[[ Dataset records, beginning ]]

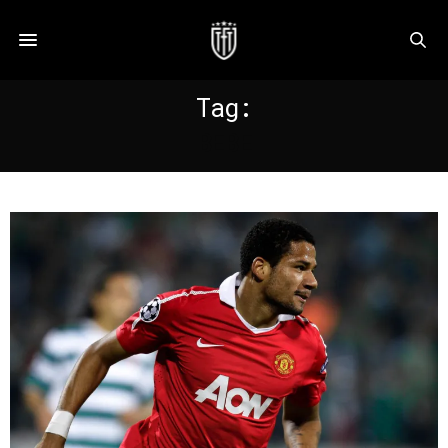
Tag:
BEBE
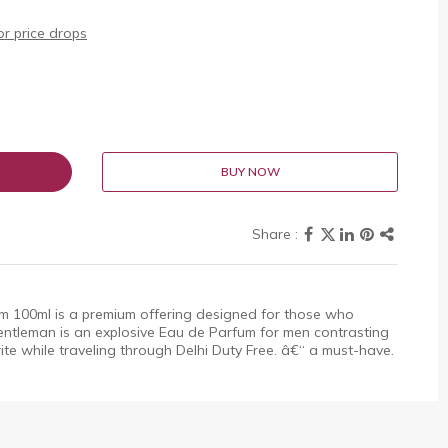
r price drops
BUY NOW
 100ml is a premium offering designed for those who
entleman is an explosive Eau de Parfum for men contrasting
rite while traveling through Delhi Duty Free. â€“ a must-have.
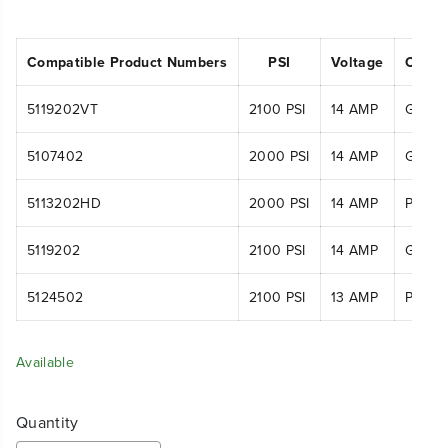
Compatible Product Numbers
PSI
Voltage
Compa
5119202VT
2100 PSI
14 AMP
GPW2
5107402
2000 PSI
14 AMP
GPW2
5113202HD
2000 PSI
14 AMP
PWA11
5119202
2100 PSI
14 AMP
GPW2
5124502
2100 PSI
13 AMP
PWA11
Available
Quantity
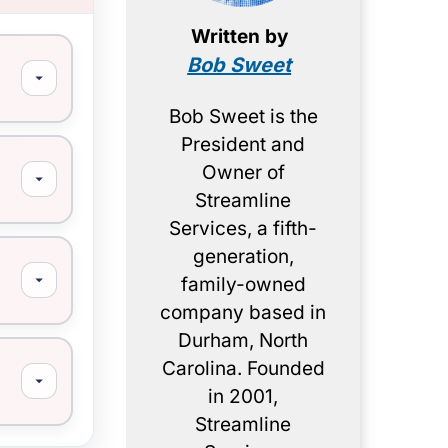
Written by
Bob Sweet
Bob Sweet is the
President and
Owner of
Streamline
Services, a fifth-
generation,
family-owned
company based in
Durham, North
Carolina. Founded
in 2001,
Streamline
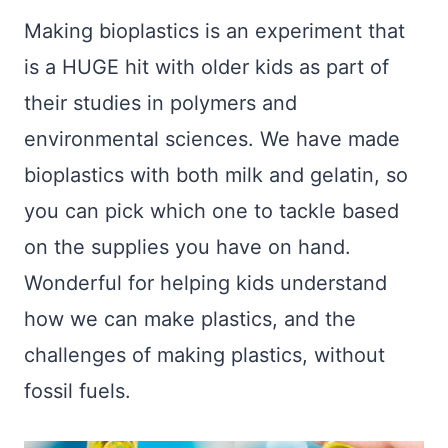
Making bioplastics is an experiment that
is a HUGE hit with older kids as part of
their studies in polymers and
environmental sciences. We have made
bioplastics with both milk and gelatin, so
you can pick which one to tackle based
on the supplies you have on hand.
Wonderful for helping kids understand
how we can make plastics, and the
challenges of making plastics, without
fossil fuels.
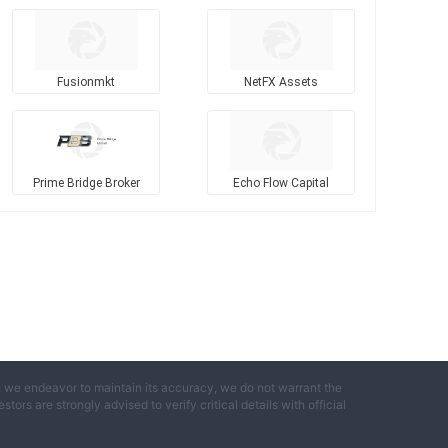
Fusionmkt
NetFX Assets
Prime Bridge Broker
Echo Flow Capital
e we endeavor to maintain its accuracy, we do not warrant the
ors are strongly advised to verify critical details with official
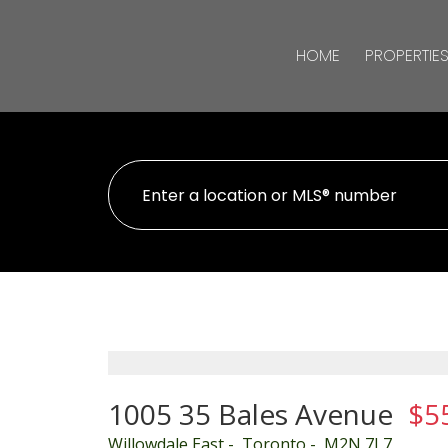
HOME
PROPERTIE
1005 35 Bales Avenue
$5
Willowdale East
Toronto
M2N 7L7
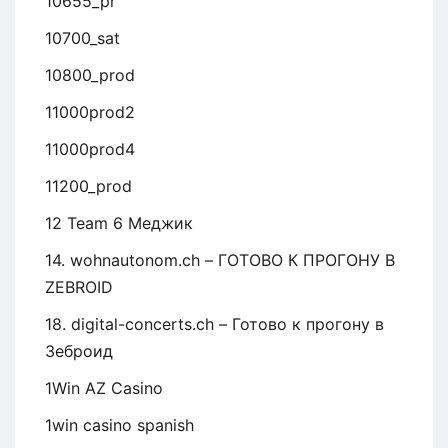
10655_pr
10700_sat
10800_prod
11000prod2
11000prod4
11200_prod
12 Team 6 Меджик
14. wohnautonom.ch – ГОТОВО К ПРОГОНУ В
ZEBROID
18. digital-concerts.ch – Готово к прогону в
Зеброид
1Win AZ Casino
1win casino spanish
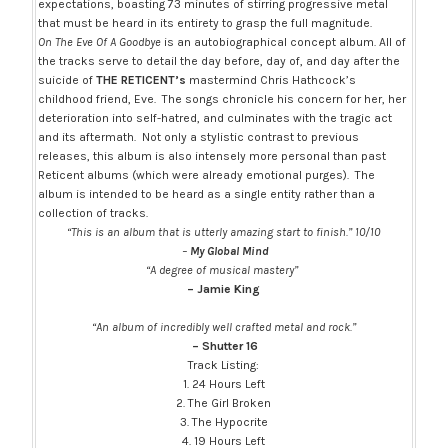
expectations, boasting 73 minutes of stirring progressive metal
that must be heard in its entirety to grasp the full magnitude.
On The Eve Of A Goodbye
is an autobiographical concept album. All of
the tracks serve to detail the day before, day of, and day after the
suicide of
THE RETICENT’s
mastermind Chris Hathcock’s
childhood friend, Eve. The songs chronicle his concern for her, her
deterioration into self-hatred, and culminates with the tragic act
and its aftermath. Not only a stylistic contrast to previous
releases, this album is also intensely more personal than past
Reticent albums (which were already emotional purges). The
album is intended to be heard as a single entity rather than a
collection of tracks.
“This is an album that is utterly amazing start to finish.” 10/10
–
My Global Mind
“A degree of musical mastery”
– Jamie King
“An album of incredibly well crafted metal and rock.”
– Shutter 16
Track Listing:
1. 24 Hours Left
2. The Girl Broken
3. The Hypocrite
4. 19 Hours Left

[[ Dataset records, end ]]

• **Problem statement**: Reproduce each entry precisely, dropping only the pictures.

• **Answer for the task**:
Tag:
BEBE
r price drops
BUY NOW
 100ml is a premium offering designed for those who
entleman is an explosive Eau de Parfum for men contrasting
rite while traveling through Delhi Duty Free. â€“ a must-have.
Compatible Product Numbers
PSI
Voltage
Compa
5119202VT
2100 PSI
14 AMP
GPW2
5107402
2000 PSI
14 AMP
GPW2
5113202HD
2000 PSI
14 AMP
PWA11
5119202
2100 PSI
14 AMP
GPW2
5124502
2100 PSI
13 AMP
PWA11
Available
Quantity
Written by
Bob Sweet
Bob Sweet is the
President and
Owner of
Streamline
Services, a fifth-
generation,
family-owned
company based in
Durham, North
Carolina. Founded
in 2001,
Streamline
Making bioplastics is an experiment that
is a HUGE hit with older kids as part of
their studies in polymers and
environmental sciences. We have made
bioplastics with both milk and gelatin, so
you can pick which one to tackle based
on the supplies you have on hand.
Wonderful for helping kids understand
how we can make plastics, and the
challenges of making plastics, without
fossil fuels.
Fusionmkt
NetFX Assets
Prime Bridge Broker
Echo Flow Capital
e we endeavor to maintain its accuracy, we do not warrant the
ors are strongly advised to verify critical details with official
HOME
PROPERTIE
1005 35 Bales Avenue
$5
Willowdale East
Toronto
M2N 7L7
10655_pr
10700_sat
10800_prod
11000prod2
11000prod4
11200_prod
12 Team 6 Меджик
14. wohnautonom.ch – ГОТОВО К ПРОГОНУ В
ZEBROID
18. digital-concerts.ch – Готово к прогону в
Зеброид
1Win AZ Casino
1win casino spanish
expectations, boasting 73 minutes of stirring progressive metal
that must be heard in its entirety to grasp the full magnitude.
On The Eve Of A Goodbye
is an autobiographical concept album. All of
the tracks serve to detail the day before, day of, and day after the
suicide of
THE RETICENT’s
mastermind Chris Hathcock’s
childhood friend, Eve. The songs chronicle his concern for her, her
deterioration into self-hatred, and culminates with the tragic act
and its aftermath. Not only a stylistic contrast to previous
releases, this album is also intensely more personal than past
Reticent albums (which were already emotional purges). The
album is intended to be heard as a single entity rather than a
collection of tracks.
“This is an album that is utterly amazing start to finish.” 10/10
–
My Global Mind
“A degree of musical mastery”
– Jamie King
“An album of incredibly well crafted metal and rock.”
– Shutter 16
Track Listing:
1. 24 Hours Left
2. The Girl Broken
3. The Hypocrite
4. 19 Hours Left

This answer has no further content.